Re: [PATCH v2 00/13] Qcom: LLCC/EDAC: Fix base address used for LLCC banks

From: Krzysztof Kozlowski
Date: Tue Dec 13 2022 - 13:47:57 EST


On 13/12/2022 18:57, Manivannan Sadhasivam wrote:
> On Tue, Dec 13, 2022 at 05:54:56PM +0100, Krzysztof Kozlowski wrote:
>> On 13/12/2022 06:28, Manivannan Sadhasivam wrote:
>>> On Mon, Dec 12, 2022 at 01:23:40PM -0600, Andrew Halaney wrote:
>>>> On Mon, Dec 12, 2022 at 06:02:58PM +0530, Manivannan Sadhasivam wrote:
>>>>> The Qualcomm LLCC/EDAC drivers were using a fixed register stride for
>>>>> accessing the (Control and Status Regsiters) CSRs of each LLCC bank.
>>>>> This offset only works for some SoCs like SDM845 for which driver support
>>>>> was initially added.
>>>>>
>>>>> But the later SoCs use different register stride that vary between the
>>>>> banks with holes in-between. So it is not possible to use a single register
>>>>> stride for accessing the CSRs of each bank. By doing so could result in a
>>>>> crash with the current drivers.
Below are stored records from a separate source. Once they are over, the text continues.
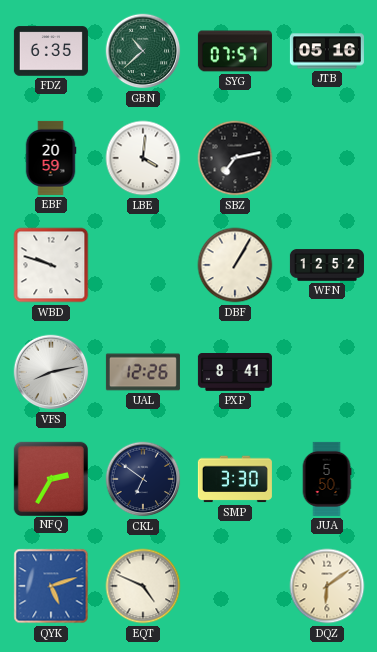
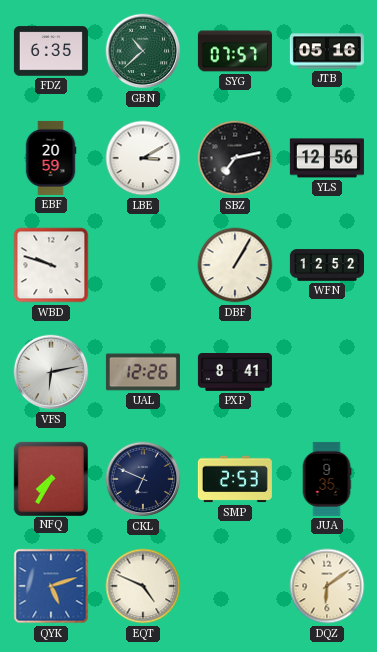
LBE: 4:01 -> 3:10
YLS: none -> 12:56
VFS: 8:13 -> 6:13
NFQ: 2:35 -> 7:35
CKL: 6:51 -> 6:49
SMP: 3:30 -> 2:53
JUA: 5:50 -> 9:35
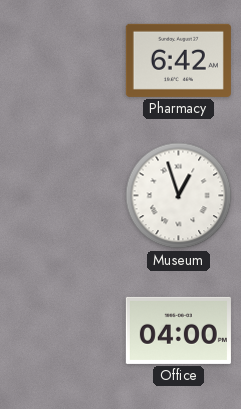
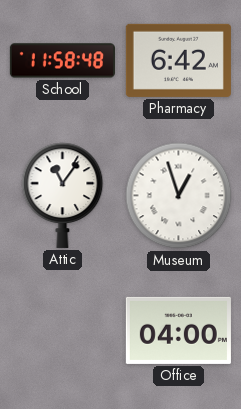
School: none -> 11:58
Attic: none -> 11:06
So far this crash is not reported since
>>>>> EDAC_QCOM driver is not enabled in ARM64 defconfig and no one tested the
>>>>> driver extensively by triggering the EDAC IRQ (that's where each bank
>>>>> CSRs are accessed).
>>>>>
>>>>> For fixing this issue, let's obtain the base address of each LLCC bank from
>>>>> devicetree and get rid of the fixed stride.
>>>>>
>>>>> This series affects multiple platforms but I have only tested this on
>>>>> SM8250 and SM8450. Testing on other platforms is welcomed.
>>>>>
>>>>
>>>> Tested-by: Andrew Halaney <ahalaney@xxxxxxxxxx> # sa8540p-ride
>>>>
>>>
>>> Thanks!
>>>
>>>> I took this for a quick spin on the qdrive3 I've got access to without
>>>> any issue:
>>>>
>>>> [root@localhost ~]# modprobe qcom_edac
>>>> [root@localhost ~]# dmesg | grep -i edac
>>>> [ 0.620723] EDAC MC: Ver: 3.0.0
>>>> [ 1.165417] ghes_edac: GHES probing device list is empty
>>>> [ 594.688103] EDAC DEVICE0: Giving out device to module qcom_llcc_edac controller llcc: DEV qcom_llcc_edac (INTERRUPT)
>>>> [root@localhost ~]# cat /proc/interrupts | grep ecc
>>>> 174: 0 0 0 0 0 0 0 0 GICv3 614 Level llcc_ecc
>>>> [root@localhost ~]#
>>>>
>>>> Potentially stupid question, but are users expected to manually load the
>>>> driver as I did? I don't see how it would be loaded automatically in the
>>>> current state, but thought it was funny that I needed to modprobe
>>>> myself.
>>>>
>>>> Please let me know if you want me to do any more further testing!
>>>>
>>>
>>> Well, I always ended up using the driver as a built-in. I do make it module for
>>> build test but never really used it as a module, so didn't catch this issue.
>>>
>>> This is due to the module alias not exported by the qcom_edac driver. Below
>>> diff allows kernel to autoload it:
>>>
>>> diff --git a/drivers/edac/qcom_edac.c b/drivers/edac/qcom_edac.c
>>> index f7afb5375293..13919d01c22d 100644
>>> --- a/drivers/edac/qcom_edac.c
>>> +++ b/drivers/edac/qcom_edac.c
>>> @@ -419,3 +419,4 @@ module_platform_driver(qcom_llcc_edac_driver);
>>>
>>> MODULE_DESCRIPTION("QCOM EDAC driver");
>>> MODULE_LICENSE("GPL v2");
>>> +MODULE_ALIAS("platform:qcom_llcc_edac");
>>
>> While this is a way to fix it, but instead of creating aliases for wrong
>> names, either a correct name should be used or driver should receive ID
>> table.
>>
>
> I'm not sure how you'd fix it with a _correct_ name here.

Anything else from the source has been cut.